Noise from the Adelaide 500 was once again blamed for interfering with Fringe and Festival events, with the Festival opener, an outdoor symphony orchestra performance, clashing with the post-race concerts in Victoria Park. In 2012, then South Australian Premier Jay Weatherill infamously intervened when noise from the Adelaide 500 impacted on an outdoor Festival performance by world-renowned composer Ennio Morricone.

The growth of the Fringe has seen the arts-festival precinct increasingly intrude on the Adelaide 500’s footprint in the east-end of the CBD, particularly in Rymill Park with its access to the restaurant and café hub of Rundle Road. Moving the Adelaide 500 concert precinct from its traditional location on CBC Oval to Victoria Park not only moved it further away from the Fringe/Festival but also from Rundle Road and the CBD.

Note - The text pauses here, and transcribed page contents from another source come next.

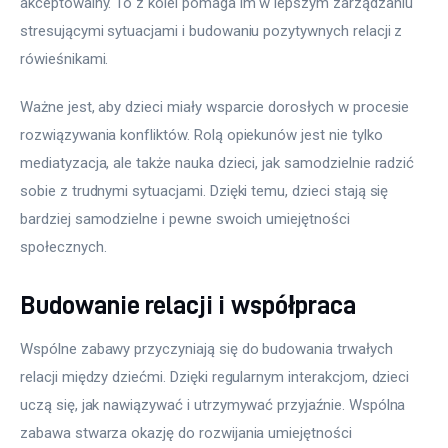
akceptowalny. To z kolei pomaga im w lepszym zarządzaniu 
stresującymi sytuacjami i budowaniu pozytywnych relacji z 
rówieśnikami.
Ważne jest, aby dzieci miały wsparcie dorosłych w procesie 
rozwiązywania konfliktów. Rolą opiekunów jest nie tylko 
mediatyzacja, ale także nauka dzieci, jak samodzielnie radzić 
sobie z trudnymi sytuacjami. Dzięki temu, dzieci stają się 
bardziej samodzielne i pewne swoich umiejętności 
społecznych.
Budowanie relacji i współpraca
Wspólne zabawy przyczyniają się do budowania trwałych 
relacji między dziećmi. Dzięki regularnym interakcjom, dzieci 
uczą się, jak nawiązywać i utrzymywać przyjaźnie. Wspólna 
zabawa stwarza okazję do rozwijania umiejętności 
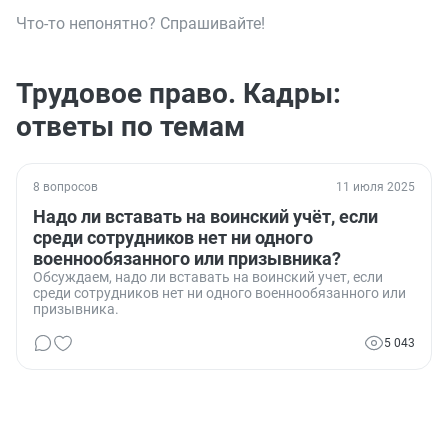
Что-то непонятно? Спрашивайте!
Трудовое право. Кадры:
ответы по темам
8 вопросов
11 июля 2025
Надо ли вставать на воинский учёт, если
среди сотрудников нет ни одного
военнообязанного или призывника?
Обсуждаем, надо ли вставать на воинский учет, если
среди сотрудников нет ни одного военнообязанного или
призывника.
5 043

While some insist the events cater for very different demographics and interests, there is a concern it impacts on the Adelaide 500’s ability to attract non-motorsport crowds in the midst of so many other events. This point has come under the spotlight with the South Australian government now in charge of the Adelaide 500 through the state’s tourism commission, alongside Fringe and Festival, rather than the autonomous South Australian Motor Sport Board that was disbanded by the government in 2016. The Adelaide Cup and Adelaide Film Festival have already announced moves out of ‘Mad March’ to gain more traction away from other events, switching to May and October respectively.

Supercars’ summer-series move is designed to get out of the shadow of the AFL and NRL seasons and contract the calendar, rather than starting the season in February-March, having few suitable events in the warmer north of Australia across winter and continuing post-Bathurst 1000 into November.

The benefit of racing outside of the AFL and NRL season was highlighted by the 2019 Superloop Adelaide 500 with Fox Sports recording its highest-ever Adelaide ratings, with the combined average viewership on Fox Sports and Network 10 up 9.3 per cent on the previous year. The Adelaide 500 falls in what’s considered to be a “sweet-spot” for Supercars, post-the summer of cricket and tennis and before the AFL and NRL seasons. A move to summer also allows Supercars to take advantage of daylight-savings hours and running twilight/night races, away from the worst of the heat and in more favourable television times.

But the 2019 Superloop Adelaide 500 did highlight the risks of a summer move and twilight racing hours, with heatwave conditions blamed for the decrease of 14,900 fans at the event from 2018 and a delay to the Sunday race due to track repairs reducing the race distance in order to finish by a pre-determined time schedule. With the majority of tracks not having adequate lighting, races would need to be slotted into narrow windows away from the worst of the heat and before sunset.

The structure of the new-look season is still a work in progress, though the Sydney Motorsport Park Supercars night event that was left off the 2019 Supercars calendar is set to return to fill a new-year gap in the transitional 2019/20 season.

The biggest impact for the Adelaide 500 is the potential loss of the season-opening slot on the schedule, with sources suggesting the Bathurst 1000 is likely to remain in its traditional early October date and open the season. Another possibility would be for the Bathurst 1000 to move to the end of the season in February, in the date that Supercars currently runs the Bathurst 12 Hour sportscar race at Mount Panorama Circuit.

The changes to Adelaide and Gold Coast street-circuit events would be a case of history repeating, with not only the Adelaide Grand Prix in October/November but the IndyCar races on the Gold Coast run early in the calendar year in March/April from 1991 to 1997.